─── SUPPLIED ENTRIES

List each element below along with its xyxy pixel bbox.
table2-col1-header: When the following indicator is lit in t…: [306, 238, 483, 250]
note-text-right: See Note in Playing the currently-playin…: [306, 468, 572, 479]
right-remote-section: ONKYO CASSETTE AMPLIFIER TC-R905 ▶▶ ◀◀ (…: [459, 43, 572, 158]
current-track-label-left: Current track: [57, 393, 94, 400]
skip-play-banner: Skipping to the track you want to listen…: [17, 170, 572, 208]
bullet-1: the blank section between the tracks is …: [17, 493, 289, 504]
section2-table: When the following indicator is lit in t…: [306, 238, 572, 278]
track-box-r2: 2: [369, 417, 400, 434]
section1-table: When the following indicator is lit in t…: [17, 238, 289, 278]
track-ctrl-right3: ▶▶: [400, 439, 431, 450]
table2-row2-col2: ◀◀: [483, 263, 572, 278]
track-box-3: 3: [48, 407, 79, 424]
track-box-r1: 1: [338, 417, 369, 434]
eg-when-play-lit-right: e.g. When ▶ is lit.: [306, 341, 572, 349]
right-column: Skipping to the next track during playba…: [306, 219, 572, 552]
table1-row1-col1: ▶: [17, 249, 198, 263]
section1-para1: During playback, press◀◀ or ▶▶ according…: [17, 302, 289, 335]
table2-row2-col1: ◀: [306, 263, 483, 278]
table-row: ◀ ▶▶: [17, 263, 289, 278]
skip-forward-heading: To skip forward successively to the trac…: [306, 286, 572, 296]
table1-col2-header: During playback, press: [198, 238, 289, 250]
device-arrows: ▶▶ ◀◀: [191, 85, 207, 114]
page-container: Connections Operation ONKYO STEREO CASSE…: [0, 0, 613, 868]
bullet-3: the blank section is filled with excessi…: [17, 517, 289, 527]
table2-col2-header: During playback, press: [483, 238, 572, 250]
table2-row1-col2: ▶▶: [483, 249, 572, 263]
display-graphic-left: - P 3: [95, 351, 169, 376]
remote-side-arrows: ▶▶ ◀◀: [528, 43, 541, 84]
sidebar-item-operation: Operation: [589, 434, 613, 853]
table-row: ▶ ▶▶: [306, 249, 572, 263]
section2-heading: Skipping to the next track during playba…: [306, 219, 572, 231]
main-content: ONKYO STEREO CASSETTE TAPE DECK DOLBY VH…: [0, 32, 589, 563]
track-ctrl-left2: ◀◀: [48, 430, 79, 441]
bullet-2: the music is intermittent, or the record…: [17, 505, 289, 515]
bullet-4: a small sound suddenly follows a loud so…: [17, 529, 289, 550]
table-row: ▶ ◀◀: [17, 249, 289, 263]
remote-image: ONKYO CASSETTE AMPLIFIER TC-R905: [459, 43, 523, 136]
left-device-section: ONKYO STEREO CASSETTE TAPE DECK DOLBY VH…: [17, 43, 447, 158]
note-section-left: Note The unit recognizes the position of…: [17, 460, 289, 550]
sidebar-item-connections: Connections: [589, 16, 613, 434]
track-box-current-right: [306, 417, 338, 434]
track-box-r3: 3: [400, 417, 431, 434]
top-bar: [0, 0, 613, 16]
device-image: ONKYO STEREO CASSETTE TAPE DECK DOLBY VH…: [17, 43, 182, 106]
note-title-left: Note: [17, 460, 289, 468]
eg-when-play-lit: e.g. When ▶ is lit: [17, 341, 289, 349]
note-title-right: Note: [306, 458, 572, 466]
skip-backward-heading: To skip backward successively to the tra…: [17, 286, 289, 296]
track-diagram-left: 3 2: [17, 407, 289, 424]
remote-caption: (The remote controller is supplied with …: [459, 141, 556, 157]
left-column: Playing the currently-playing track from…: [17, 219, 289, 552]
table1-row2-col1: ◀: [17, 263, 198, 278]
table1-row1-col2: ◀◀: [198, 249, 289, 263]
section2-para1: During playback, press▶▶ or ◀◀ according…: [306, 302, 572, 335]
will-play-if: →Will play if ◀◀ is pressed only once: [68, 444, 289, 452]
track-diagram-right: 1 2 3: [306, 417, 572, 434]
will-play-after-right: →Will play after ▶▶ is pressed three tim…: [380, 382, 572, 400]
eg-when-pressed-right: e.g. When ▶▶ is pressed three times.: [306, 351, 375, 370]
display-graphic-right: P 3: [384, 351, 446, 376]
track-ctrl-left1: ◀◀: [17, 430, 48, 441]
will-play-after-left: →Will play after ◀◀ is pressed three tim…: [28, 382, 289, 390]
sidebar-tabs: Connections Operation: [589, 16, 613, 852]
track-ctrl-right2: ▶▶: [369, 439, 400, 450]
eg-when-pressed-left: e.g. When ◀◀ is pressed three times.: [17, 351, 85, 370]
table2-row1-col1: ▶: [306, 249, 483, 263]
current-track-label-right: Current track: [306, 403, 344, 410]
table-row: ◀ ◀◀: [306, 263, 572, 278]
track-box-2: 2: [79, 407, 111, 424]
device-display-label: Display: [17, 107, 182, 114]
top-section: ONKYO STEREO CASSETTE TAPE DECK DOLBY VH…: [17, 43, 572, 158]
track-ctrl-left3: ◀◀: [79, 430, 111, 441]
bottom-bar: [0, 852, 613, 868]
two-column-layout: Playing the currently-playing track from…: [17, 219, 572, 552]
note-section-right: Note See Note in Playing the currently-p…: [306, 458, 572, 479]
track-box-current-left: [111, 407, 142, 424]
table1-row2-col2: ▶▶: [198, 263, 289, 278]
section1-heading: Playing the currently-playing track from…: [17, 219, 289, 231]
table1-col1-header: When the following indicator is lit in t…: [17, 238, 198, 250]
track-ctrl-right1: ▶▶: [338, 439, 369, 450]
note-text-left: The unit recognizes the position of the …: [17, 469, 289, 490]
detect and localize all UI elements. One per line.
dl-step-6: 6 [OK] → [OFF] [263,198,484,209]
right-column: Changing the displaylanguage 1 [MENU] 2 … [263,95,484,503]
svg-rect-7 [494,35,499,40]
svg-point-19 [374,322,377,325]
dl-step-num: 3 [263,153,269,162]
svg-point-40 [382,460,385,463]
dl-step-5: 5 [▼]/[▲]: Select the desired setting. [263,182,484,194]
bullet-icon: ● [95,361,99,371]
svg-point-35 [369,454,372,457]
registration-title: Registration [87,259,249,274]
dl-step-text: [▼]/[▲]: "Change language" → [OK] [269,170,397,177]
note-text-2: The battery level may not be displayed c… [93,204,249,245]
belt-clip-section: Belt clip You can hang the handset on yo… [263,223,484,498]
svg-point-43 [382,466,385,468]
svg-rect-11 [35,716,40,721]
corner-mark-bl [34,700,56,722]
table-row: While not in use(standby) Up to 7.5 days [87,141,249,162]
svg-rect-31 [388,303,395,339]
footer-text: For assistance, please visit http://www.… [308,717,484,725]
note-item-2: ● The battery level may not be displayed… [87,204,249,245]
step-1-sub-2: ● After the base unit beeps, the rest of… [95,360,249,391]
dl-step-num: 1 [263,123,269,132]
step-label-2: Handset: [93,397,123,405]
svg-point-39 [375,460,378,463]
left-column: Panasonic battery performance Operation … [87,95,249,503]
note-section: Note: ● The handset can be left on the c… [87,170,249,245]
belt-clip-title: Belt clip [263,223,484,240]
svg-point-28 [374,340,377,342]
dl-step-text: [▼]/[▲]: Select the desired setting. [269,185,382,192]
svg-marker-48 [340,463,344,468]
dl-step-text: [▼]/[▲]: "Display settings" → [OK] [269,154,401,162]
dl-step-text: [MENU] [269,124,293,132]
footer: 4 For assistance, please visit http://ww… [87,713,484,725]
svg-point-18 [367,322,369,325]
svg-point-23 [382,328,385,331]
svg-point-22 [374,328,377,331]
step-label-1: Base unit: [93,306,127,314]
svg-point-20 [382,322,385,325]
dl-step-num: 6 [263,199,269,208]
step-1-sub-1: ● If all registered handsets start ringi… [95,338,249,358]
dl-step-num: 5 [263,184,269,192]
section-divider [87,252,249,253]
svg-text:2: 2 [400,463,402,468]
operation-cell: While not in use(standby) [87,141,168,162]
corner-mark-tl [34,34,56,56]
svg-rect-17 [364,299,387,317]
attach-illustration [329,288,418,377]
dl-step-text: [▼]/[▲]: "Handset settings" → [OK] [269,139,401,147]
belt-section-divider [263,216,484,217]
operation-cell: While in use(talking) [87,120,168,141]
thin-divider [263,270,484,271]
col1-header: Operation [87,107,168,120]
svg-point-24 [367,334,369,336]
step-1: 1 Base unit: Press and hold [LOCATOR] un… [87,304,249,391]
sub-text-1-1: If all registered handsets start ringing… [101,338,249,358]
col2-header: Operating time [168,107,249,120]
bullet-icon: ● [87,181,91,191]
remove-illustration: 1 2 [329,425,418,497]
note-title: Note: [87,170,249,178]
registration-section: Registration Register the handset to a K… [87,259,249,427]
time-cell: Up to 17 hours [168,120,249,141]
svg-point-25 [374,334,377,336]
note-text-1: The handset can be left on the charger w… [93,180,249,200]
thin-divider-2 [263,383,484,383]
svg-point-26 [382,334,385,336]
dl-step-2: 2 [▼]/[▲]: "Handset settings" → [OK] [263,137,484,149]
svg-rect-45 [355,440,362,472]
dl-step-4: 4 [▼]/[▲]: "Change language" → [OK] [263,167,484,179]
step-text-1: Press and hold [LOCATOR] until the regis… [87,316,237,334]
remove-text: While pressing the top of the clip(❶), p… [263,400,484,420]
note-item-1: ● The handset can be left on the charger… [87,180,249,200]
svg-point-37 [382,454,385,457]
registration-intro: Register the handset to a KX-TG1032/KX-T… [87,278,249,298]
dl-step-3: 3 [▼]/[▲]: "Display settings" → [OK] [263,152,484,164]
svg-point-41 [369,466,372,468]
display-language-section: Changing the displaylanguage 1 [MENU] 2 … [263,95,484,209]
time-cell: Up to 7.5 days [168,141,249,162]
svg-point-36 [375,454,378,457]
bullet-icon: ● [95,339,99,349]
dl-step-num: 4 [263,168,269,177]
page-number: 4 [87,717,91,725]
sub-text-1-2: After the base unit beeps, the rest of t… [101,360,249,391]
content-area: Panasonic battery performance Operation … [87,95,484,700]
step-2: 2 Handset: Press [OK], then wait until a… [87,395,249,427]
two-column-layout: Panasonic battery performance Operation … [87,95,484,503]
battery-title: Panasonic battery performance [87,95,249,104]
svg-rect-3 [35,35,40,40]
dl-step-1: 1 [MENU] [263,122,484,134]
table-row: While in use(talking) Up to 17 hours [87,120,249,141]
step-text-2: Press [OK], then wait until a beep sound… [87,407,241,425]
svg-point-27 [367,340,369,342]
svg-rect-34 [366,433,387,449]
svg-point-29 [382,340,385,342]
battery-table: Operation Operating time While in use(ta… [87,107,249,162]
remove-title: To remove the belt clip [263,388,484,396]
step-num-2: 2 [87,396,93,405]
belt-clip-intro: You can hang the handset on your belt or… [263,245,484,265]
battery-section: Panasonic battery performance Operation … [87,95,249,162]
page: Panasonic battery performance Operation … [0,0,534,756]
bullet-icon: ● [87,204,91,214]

──────

§ **WHAT TO DO**:
Give back every line of the listing where the word "position" shows up.

§ **YOUR RESPONSE**:
note-section-left: Note The unit recognizes the position of…: [17, 460, 289, 550]
note-text-left: The unit recognizes the position of the …: [17, 469, 289, 490]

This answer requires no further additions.